* Activity *
Tally how many lines in the data hold the word "Medical", and give the result with no other text.

* Extracted records *

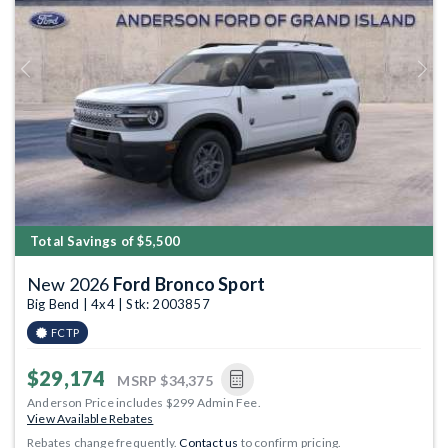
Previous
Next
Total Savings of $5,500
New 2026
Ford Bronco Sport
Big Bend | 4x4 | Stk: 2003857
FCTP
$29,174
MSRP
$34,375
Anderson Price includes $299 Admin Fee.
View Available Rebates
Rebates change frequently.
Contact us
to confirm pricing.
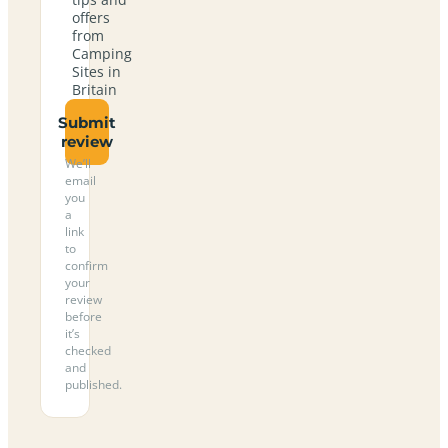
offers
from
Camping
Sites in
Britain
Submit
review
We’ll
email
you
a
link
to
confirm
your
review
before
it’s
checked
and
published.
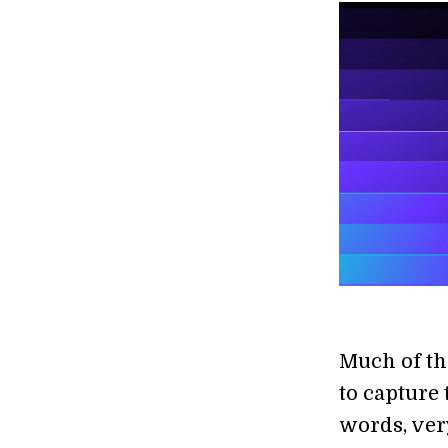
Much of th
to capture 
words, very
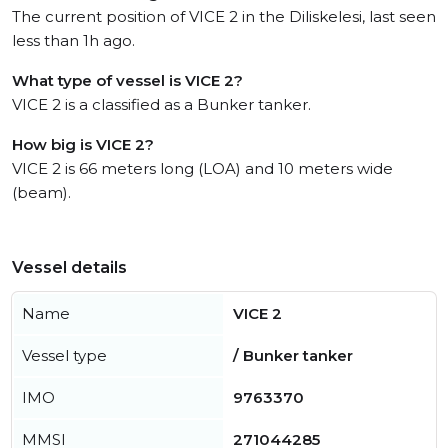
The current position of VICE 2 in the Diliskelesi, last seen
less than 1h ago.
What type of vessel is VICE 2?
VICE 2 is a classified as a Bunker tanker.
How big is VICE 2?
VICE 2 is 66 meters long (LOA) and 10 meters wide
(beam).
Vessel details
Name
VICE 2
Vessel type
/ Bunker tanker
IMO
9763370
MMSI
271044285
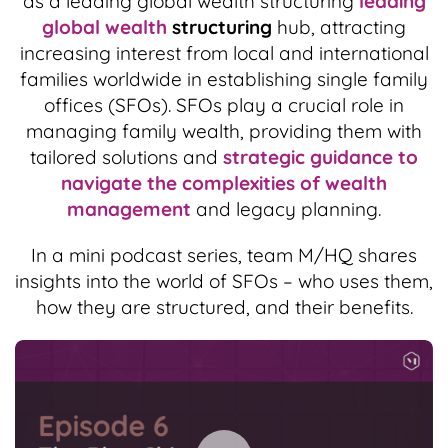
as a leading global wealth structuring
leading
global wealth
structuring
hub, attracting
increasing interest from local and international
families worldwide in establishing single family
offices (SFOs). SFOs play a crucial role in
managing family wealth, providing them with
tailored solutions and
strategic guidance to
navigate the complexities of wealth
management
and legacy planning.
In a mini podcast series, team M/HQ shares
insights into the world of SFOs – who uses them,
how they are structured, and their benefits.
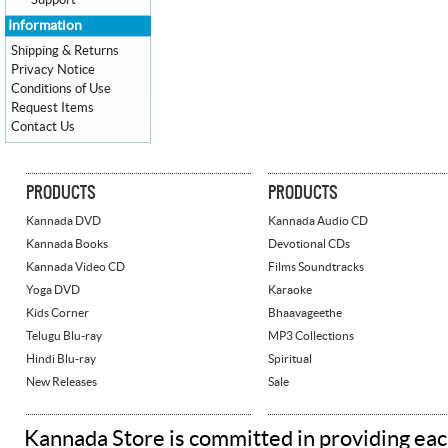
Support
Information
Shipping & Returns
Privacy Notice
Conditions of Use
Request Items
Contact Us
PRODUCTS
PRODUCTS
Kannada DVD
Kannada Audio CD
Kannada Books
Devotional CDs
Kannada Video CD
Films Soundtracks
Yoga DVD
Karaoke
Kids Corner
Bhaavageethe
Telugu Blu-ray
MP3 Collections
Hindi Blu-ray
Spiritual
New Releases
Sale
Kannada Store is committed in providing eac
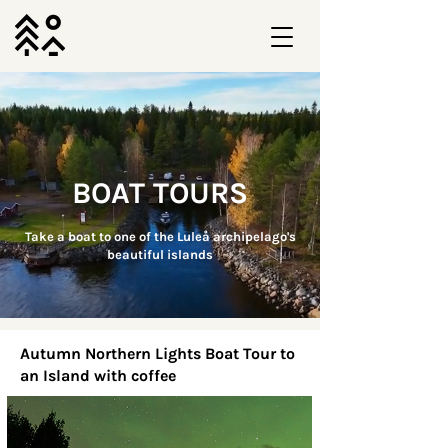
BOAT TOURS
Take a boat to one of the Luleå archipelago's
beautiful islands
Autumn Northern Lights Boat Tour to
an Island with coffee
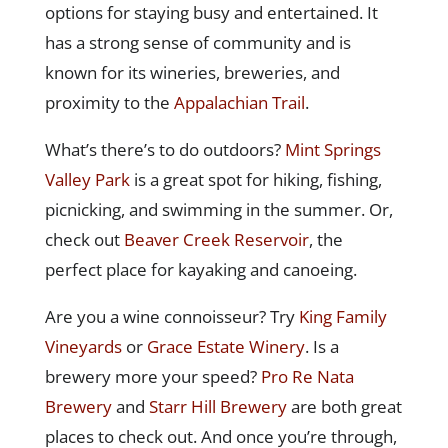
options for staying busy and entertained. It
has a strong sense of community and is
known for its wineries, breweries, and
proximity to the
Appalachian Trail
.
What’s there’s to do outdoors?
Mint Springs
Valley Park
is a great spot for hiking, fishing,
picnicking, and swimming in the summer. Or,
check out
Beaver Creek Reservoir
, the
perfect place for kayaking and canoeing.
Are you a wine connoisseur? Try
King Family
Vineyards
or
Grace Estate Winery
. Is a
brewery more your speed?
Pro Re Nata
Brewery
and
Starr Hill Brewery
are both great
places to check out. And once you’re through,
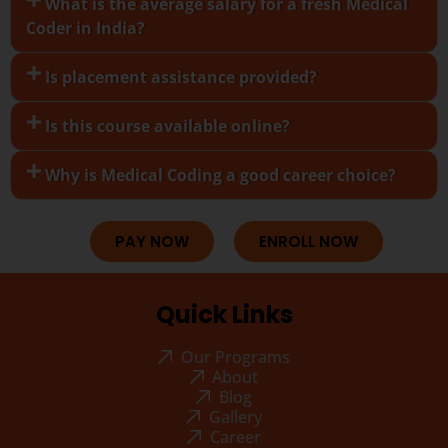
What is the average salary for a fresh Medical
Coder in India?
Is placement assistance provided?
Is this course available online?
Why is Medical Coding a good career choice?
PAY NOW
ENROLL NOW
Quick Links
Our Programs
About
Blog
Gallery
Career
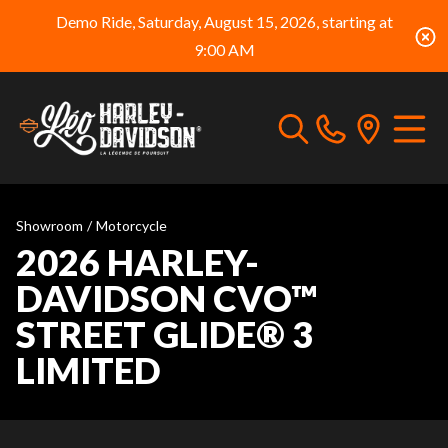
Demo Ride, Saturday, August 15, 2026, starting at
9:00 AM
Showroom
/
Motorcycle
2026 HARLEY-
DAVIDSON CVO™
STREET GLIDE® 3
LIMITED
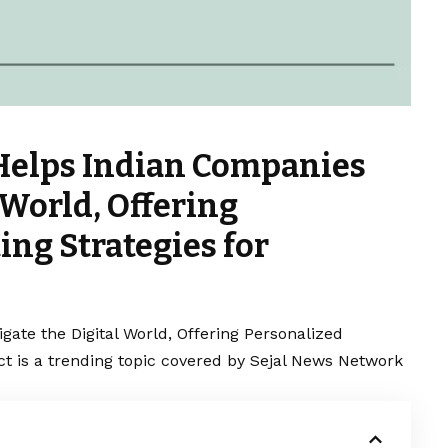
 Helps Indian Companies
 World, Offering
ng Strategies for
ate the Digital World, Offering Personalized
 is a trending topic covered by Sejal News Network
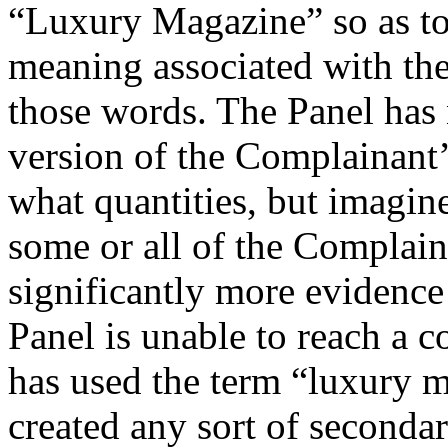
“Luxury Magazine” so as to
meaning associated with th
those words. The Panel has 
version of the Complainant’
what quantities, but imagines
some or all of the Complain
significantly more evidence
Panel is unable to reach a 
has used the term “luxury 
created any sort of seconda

--

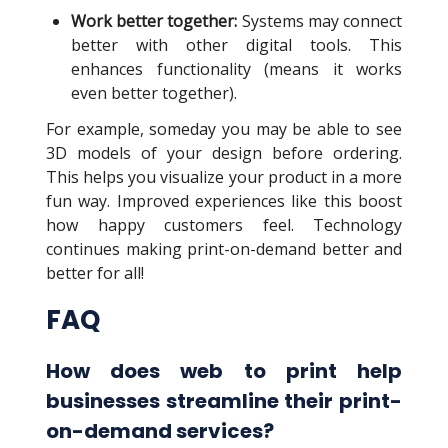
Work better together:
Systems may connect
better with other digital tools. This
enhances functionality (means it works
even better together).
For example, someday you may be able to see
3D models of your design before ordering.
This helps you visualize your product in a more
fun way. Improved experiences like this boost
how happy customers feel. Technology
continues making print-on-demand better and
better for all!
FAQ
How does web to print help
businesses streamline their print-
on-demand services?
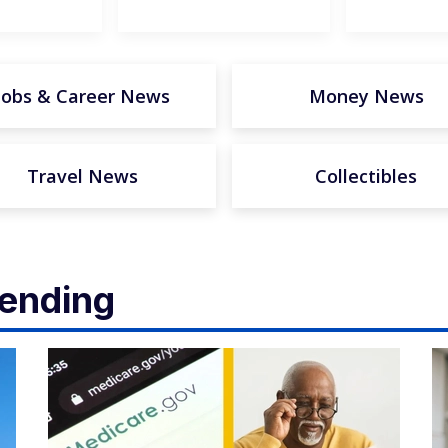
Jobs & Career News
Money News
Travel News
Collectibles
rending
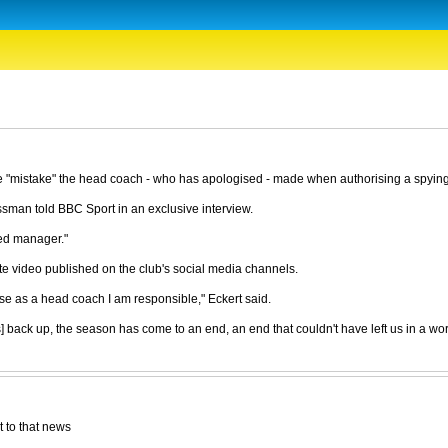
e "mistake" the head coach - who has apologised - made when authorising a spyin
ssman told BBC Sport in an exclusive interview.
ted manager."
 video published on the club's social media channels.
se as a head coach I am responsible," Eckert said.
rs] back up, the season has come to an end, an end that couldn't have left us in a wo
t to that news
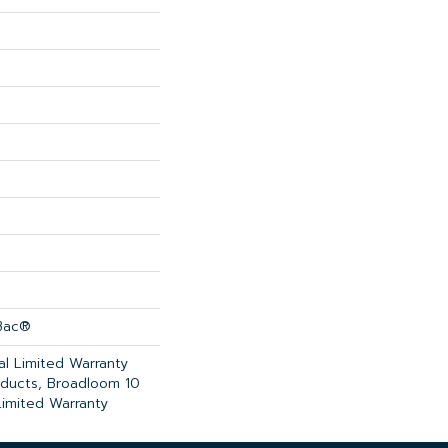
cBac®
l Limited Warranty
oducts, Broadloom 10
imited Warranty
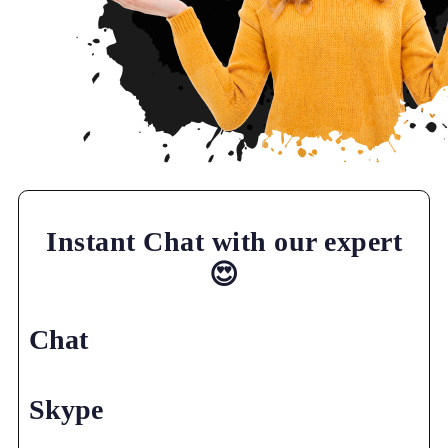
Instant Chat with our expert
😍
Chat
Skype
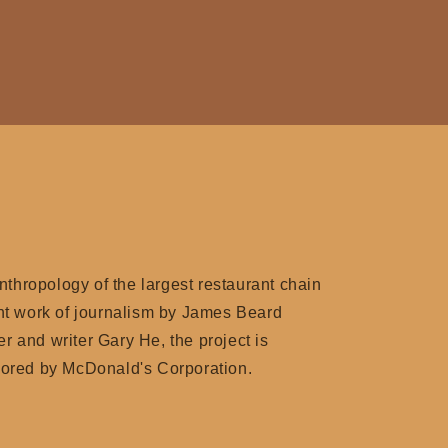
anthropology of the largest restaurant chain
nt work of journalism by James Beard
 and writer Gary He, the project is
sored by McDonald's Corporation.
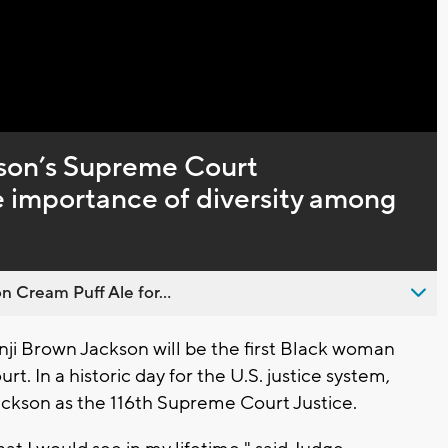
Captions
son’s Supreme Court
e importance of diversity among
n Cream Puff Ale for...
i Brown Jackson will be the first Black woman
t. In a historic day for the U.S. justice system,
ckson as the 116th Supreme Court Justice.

* The completed task *
2